The Tatis deal ends at age 35 after 2034, so that looks like a good deal comparatively speaking.
Soto has two seasons left before free agency, and I think they’re almost pot-committed to extending him unless things go totally south this season.
I still can’t believe they extended Darvish through 2028, during which he’ll turn 42. He’s still pretty good right now, but he might be done pretty quick once it starts to go downhill.
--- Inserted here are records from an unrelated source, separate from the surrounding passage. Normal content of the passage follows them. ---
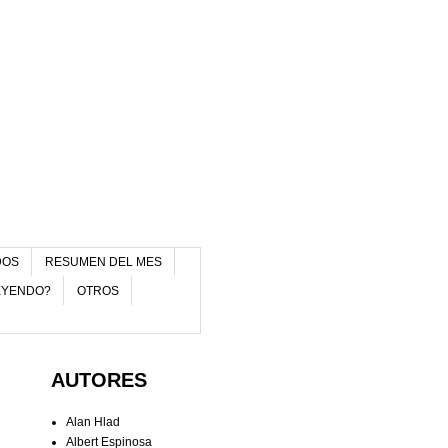
DOS
RESUMEN DEL MES
EYENDO?
OTROS
AUTORES
Alan Hlad
Albert Espinosa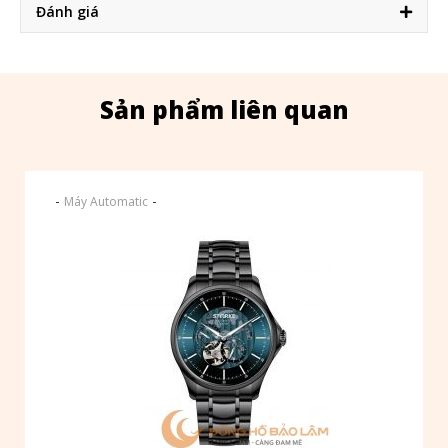
Đánh giá
Sản phẩm liên quan
-
-
Máy Automatic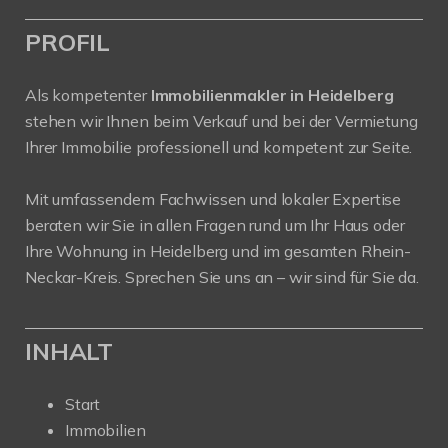
PROFIL
Als kompetenter
Immobilienmakler in Heidelberg
stehen wir Ihnen beim Verkauf und bei der Vermietung
Ihrer Immobilie professionell und kompetent zur Seite.
Mit umfassendem Fachwissen und lokaler Expertise
beraten wir Sie in allen Fragen rund um Ihr Haus oder
Ihre Wohnung in Heidelberg und im gesamten Rhein-
Neckar-Kreis. Sprechen Sie uns an – wir sind für Sie da.
INHALT
Start
Immobilien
Like you’ve told 14Red re: the Reds, scared money doesn’t make money. The Padres as recently as 2018 had a payroll of $94 million and were drawing 26,000 fans a game, many probably at relatively low ticket prices since they were on Year 8 in a row of being sub-.500. After 2018, they went out and got Machado, then Tatis came up in 2019 and it’s been uphill since then.
Last year they drew just under 37,000, and that was with four months pre-Soto and now they’ve added Bogaerts to the mix. I’d be surprised if they average less than 39,000 this year.
Let’s say they get $80 per head between ticket, parking, and in-game concessions/merch, and let’s say that number was more like $60 per head when the team stunk.
So that’s 13,000 extra fans at $80 each x 81 games = $84.24 million
Plus 26,000 existing fans at an extra $20 each x 81 games = $42.12 million
So that’s $126 million added revenue right there. Maybe you toss in a conservative two home gates for the playoffs at around $8 million total at least. Plus an extra $20 million in apparel being bought. Plus in-stadium advertising deals can probably fetch more money if you’re demonstrating more people in the park and more watching on TV.
So all of that revenue ends up supporting going from $94 million to $230 million in payroll over a relatively short period. I wish the Reds ownership group had the guts to bet on their ability to put a winning team on the field.